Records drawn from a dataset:
==========
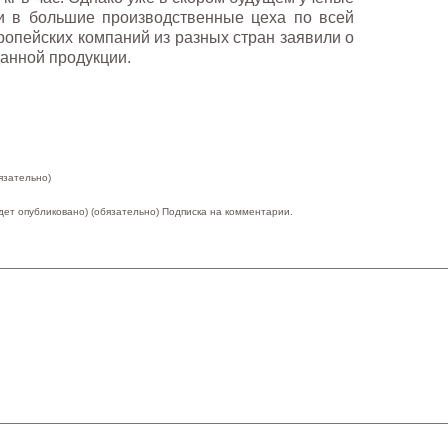
и в большие производственные цеха по всей
вропейских компаний из разных стран заявили о
анной продукции.
язательно)
удет опубликовано) (обязательно)
Подписка на комментарии.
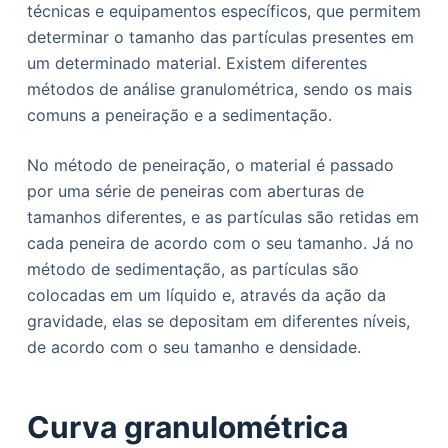
técnicas e equipamentos específicos, que permitem
determinar o tamanho das partículas presentes em
um determinado material. Existem diferentes
métodos de análise granulométrica, sendo os mais
comuns a peneiração e a sedimentação.
No método de peneiração, o material é passado
por uma série de peneiras com aberturas de
tamanhos diferentes, e as partículas são retidas em
cada peneira de acordo com o seu tamanho. Já no
método de sedimentação, as partículas são
colocadas em um líquido e, através da ação da
gravidade, elas se depositam em diferentes níveis,
de acordo com o seu tamanho e densidade.
Curva granulométrica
==========
WORK TO COMPLETE: Pictures are to be excluded; the records themselves are to be reproduced exactly.

TASK RESPONSE:
и в большие производственные цеха по всей
вропейских компаний из разных стран заявили о
анной продукции.
язательно)
удет опубликовано) (обязательно)
Подписка на комментарии.
técnicas e equipamentos específicos, que permitem
determinar o tamanho das partículas presentes em
um determinado material. Existem diferentes
métodos de análise granulométrica, sendo os mais
comuns a peneiração e a sedimentação.
No método de peneiração, o material é passado
por uma série de peneiras com aberturas de
tamanhos diferentes, e as partículas são retidas em
cada peneira de acordo com o seu tamanho. Já no
método de sedimentação, as partículas são
colocadas em um líquido e, através da ação da
gravidade, elas se depositam em diferentes níveis,
de acordo com o seu tamanho e densidade.
Curva granulométrica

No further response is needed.